In the listing below, locate the lines that hold the string "momentos". Copy those lines.

(Data)

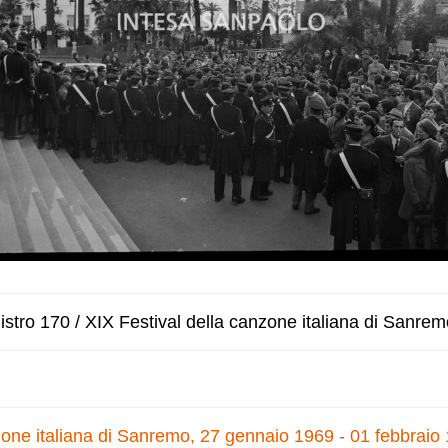
stro 170 / XIX Festival della canzone italiana di Sanrem
zone italiana di Sanremo, 27 gennaio 1969 - 01 febbraio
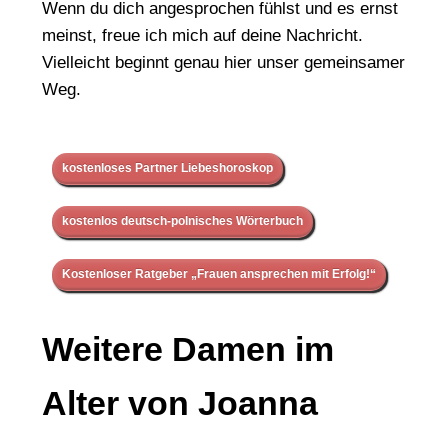
Wenn du dich angesprochen fühlst und es ernst
meinst, freue ich mich auf deine Nachricht.
Vielleicht beginnt genau hier unser gemeinsamer
Weg.
kostenloses Partner Liebeshoroskop
kostenlos deutsch-polnisches Wörterbuch
Kostenloser Ratgeber „Frauen ansprechen mit Erfolg!“
Weitere Damen im
Alter von Joanna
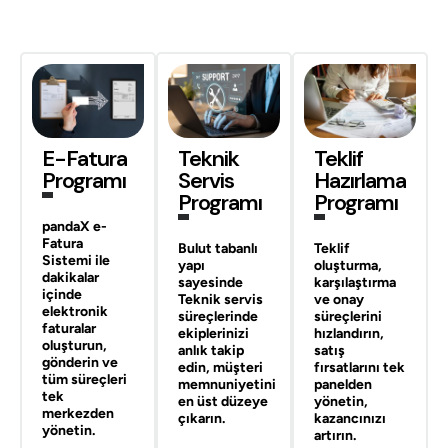
E-Fatura
Teknik
Teklif
Programı
Servis
Hazırlama
Programı
Programı
pandaX e-
Fatura
Bulut tabanlı
Teklif
Sistemi
ile
yapı
oluşturma,
dakikalar
sayesinde
karşılaştırma
içinde
Teknik servis
ve onay
elektronik
süreçlerinde
süreçlerini
faturalar
ekiplerinizi
hızlandırın,
oluşturun,
anlık takip
satış
gönderin ve
edin, müşteri
fırsatlarını tek
tüm süreçleri
memnuniyetini
panelden
tek
en üst düzeye
yönetin,
merkezden
çıkarın.
kazancınızı
yönetin.
artırın.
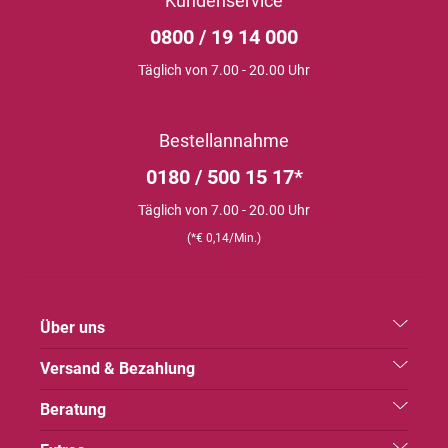
Kundenservice
0800 / 19 14 000
Täglich von 7.00 - 20.00 Uhr
Bestellannahme
0180 / 500 15 17*
Täglich von 7.00 - 20.00 Uhr
(*€ 0,14/Min.)
Über uns
Versand & Bezahlung
Beratung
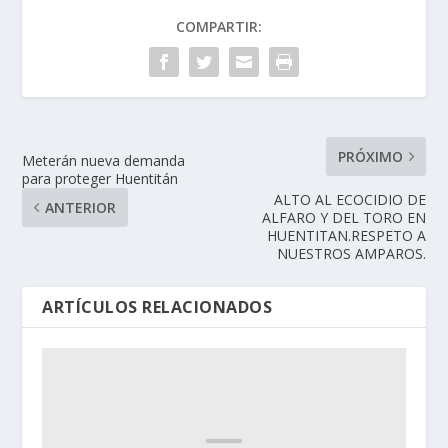
COMPARTIR:
PRÓXIMO
Meterán nueva demanda
para proteger Huentitán
ALTO AL ECOCIDIO DE
ANTERIOR
ALFARO Y DEL TORO EN
HUENTITAN.RESPETO A
NUESTROS AMPAROS.
ARTÍCULOS RELACIONADOS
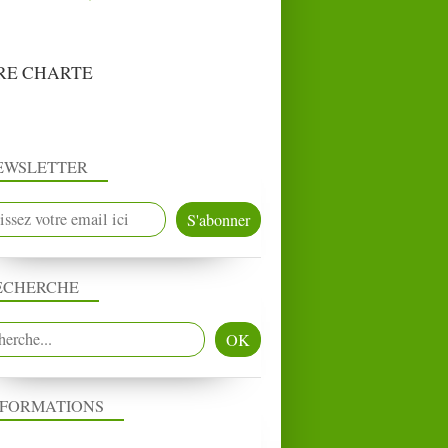
RE CHARTE
EWSLETTER
ECHERCHE
CNIH
CONCOURS
NFORMATIONS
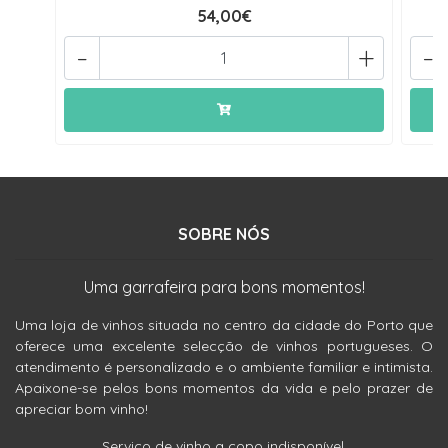
54,00€
-
+
-
SOBRE NÓS
Uma garrafeira para bons momentos!
Uma loja de vinhos situada no centro da cidade do Porto que
oferece uma excelente selecção de vinhos portugueses. O
atendimento é personalizado e o ambiente familiar e intimista.
Apaixone-se pelos bons momentos da vida e pelo prazer de
apreciar bom vinho!
Serviço de vinho a copo indisponível.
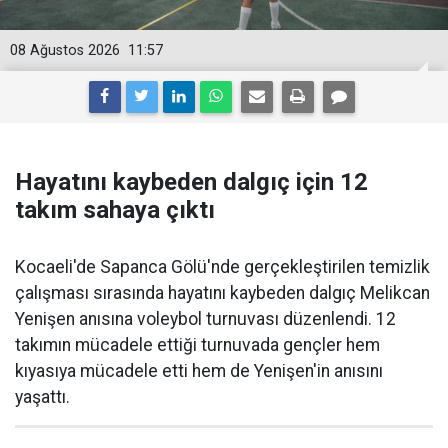
08 Ağustos 2026
11:57
Hayatını kaybeden dalgıç için 12
takım sahaya çıktı
Kocaeli'de Sapanca Gölü'nde gerçekleştirilen temizlik
çalışması sırasında hayatını kaybeden dalgıç Melikcan
Yenişen anısına voleybol turnuvası düzenlendi. 12
takımın mücadele ettiği turnuvada gençler hem
kıyasıya mücadele etti hem de Yenişen'in anısını
yaşattı.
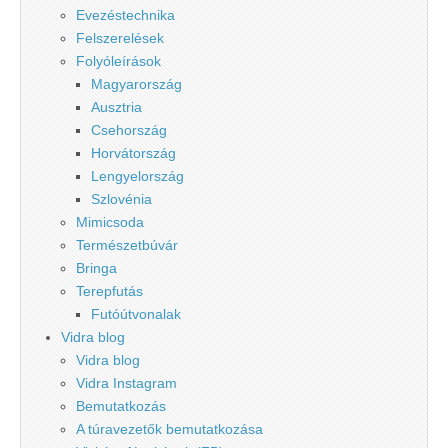
Evezéstechnika
Felszerelések
Folyóleírások
Magyarország
Ausztria
Csehország
Horvátország
Lengyelország
Szlovénia
Mimicsoda
Természetbúvár
Bringa
Terepfutás
Futóútvonalak
Vidra blog
Vidra blog
Vidra Instagram
Bemutatkozás
A túravezetők bemutatkozása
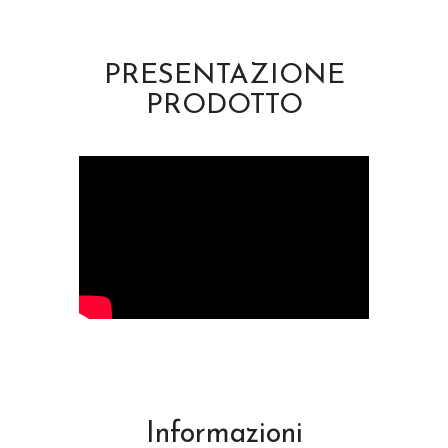
PRESENTAZIONE
PRODOTTO
Informazioni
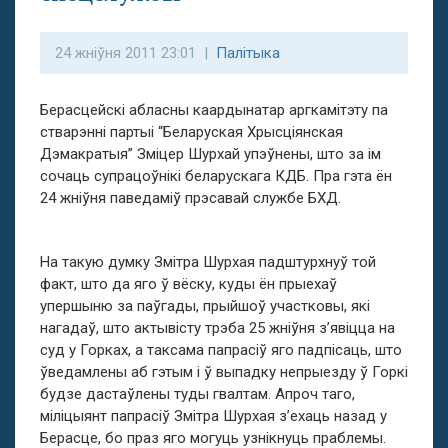
24 жніўня 2011 23:01 |
Палітыка
Берасцейскі абласны каардынатар аргкамітэту па
стварэнні партыі “Беларуская Хрысціянская
Дэмакратыя” Зміцер Шурхай упэўнены, што за ім
сочаць супрацоўнікі беларускага КДБ. Пра гэта ён
24 жніўня паведаміў прэсавай службе БХД.
На такую думку Змітра Шурхая падштурхнуў той
факт, што да яго ў вёску, куды ён прыехаў
упершыню за паўгады, прыйшоў участковы, які
нагадаў, што актывісту трэба 25 жніўня з’явіцца на
суд у Горках, а таксама папрасіў яго падпісаць, што
ўведамлены аб гэтым і ў выпадку непрыезду ў Горкі
будзе дастаўлены туды гвалтам. Апроч таго,
міліцыянт папрасіў Змітра Шурхая з’ехаць назад у
Берасце, бо праз яго могуць узнікнуць праблемы.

(End Data)

* [Task output]
Uma garrafeira para bons momentos!
Apaixone-se pelos bons momentos da vida e pelo prazer de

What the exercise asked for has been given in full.